WHAT YOU NEED TO DO =>
Having located "Помогите пострадавшим", write out its line and the remaining lines of the material exactly, the last one included, but not the pictures.

TASK INPUTS =>
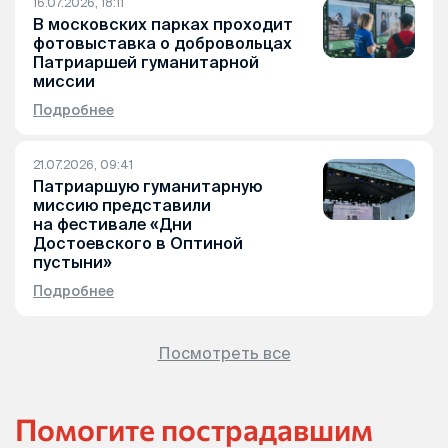
16.07.2026, 18:11
В московских парках проходит
фотовыставка о добровольцах
Патриаршей гуманитарной
миссии
Подробнее
21.07.2026, 09:41
Патриаршую гуманитарную
миссию представили
на фестивале «Дни
Достоевского в Оптиной
пустыни»
Подробнее
Посмотреть все
Помогите пострадавшим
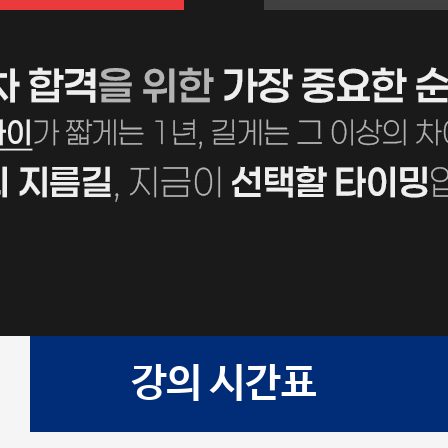
강의 시간표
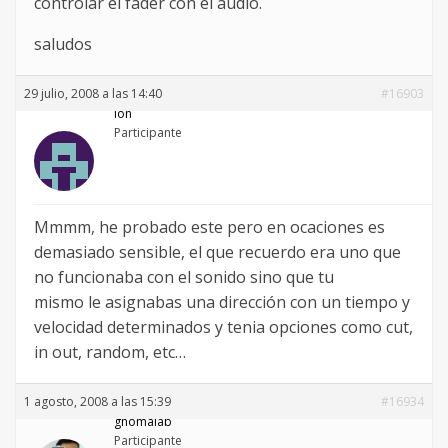
controlar el fader con el audio.
saludos
29 julio, 2008 a las 14:40
#16903
ion
Participante
Mmmm, he probado este pero en ocaciones es
demasiado sensible, el que recuerdo era uno que
no funcionaba con el sonido sino que tu
mismo le asignabas una dirección con un tiempo y
velocidad determinados y tenia opciones como cut,
in out, random, etc…
1 agosto, 2008 a las 15:39
#16934
gnomalab
Participante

REPLY =>
Помогите пострадавшим
강의 시간표
controlar el fader con el audio.
saludos
29 julio, 2008 a las 14:40
#16903
ion
Participante
Mmmm, he probado este pero en ocaciones es
demasiado sensible, el que recuerdo era uno que
no funcionaba con el sonido sino que tu
mismo le asignabas una dirección con un tiempo y
velocidad determinados y tenia opciones como cut,
in out, random, etc…
1 agosto, 2008 a las 15:39
#16934
gnomalab
Participante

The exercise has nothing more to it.